Dispersion en pleine nature des cendres des défunts
Olivier RietmannLes Républicains
Sénateur — Haute-Saône
La question
M. Olivier Rietmann interroge M. le ministre de l'intérieur sur la législation en matière de dispersion en pleine nature des cendres des défunts. En effet, de nombreuses personnes recourent à ce rite funéraire, en particulier dans des forêts communales.
Aux termes de l'article L. 2223-18-2 du code général des collectivités territoriales (CGCT), les cendres issues d'une crémation peuvent être, à la demande de la personne ayant qualité pour pourvoir aux funérailles, dispersées en pleine nature, à l'exception des voies publiques. Selon l'article L. 2223-18-3 du même code, la personne ayant cette qualité doit déclarer cette disposition à la mairie de la commune de naissance du défunt, aux fins d'enregistrement de la date et du lieu de dispersion sur un registre communal.

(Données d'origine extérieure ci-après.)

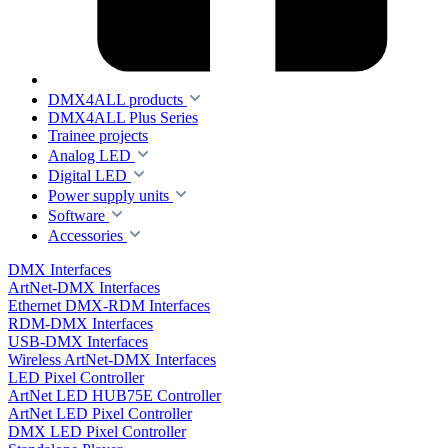
DMX4ALL products
DMX4ALL Plus Series
Trainee projects
Analog LED
Digital LED
Power supply units
Software
Accessories
DMX Interfaces
ArtNet-DMX Interfaces
Ethernet DMX-RDM Interfaces
RDM-DMX Interfaces
USB-DMX Interfaces
Wireless ArtNet-DMX Interfaces
LED Pixel Controller
ArtNet LED HUB75E Controller
ArtNet LED Pixel Controller
DMX LED Pixel Controller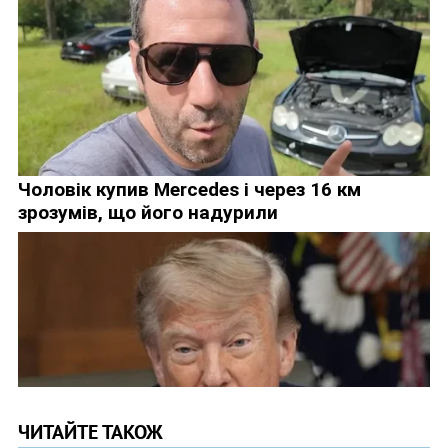
ЧИТАЙТЕ ТАКОЖ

Il serait utile que les communes concernées par une dispersion de cendres en soit également informées via la communication de la déclaration précitée à la commune de naissance du défunt. En effet, l'absence d'information de la commune d'accueil des cendres peut s'avérer problématique pour la gestion locale des espaces forestiers au sein desquels des espaces peuvent être aménagés ou marqués par les proches du défunt. De tels aménagements sont susceptibles de constituer des sépultures sauvages, non prévues par l'article L. 2223-10 du CGCT et, à ce titre, interdites.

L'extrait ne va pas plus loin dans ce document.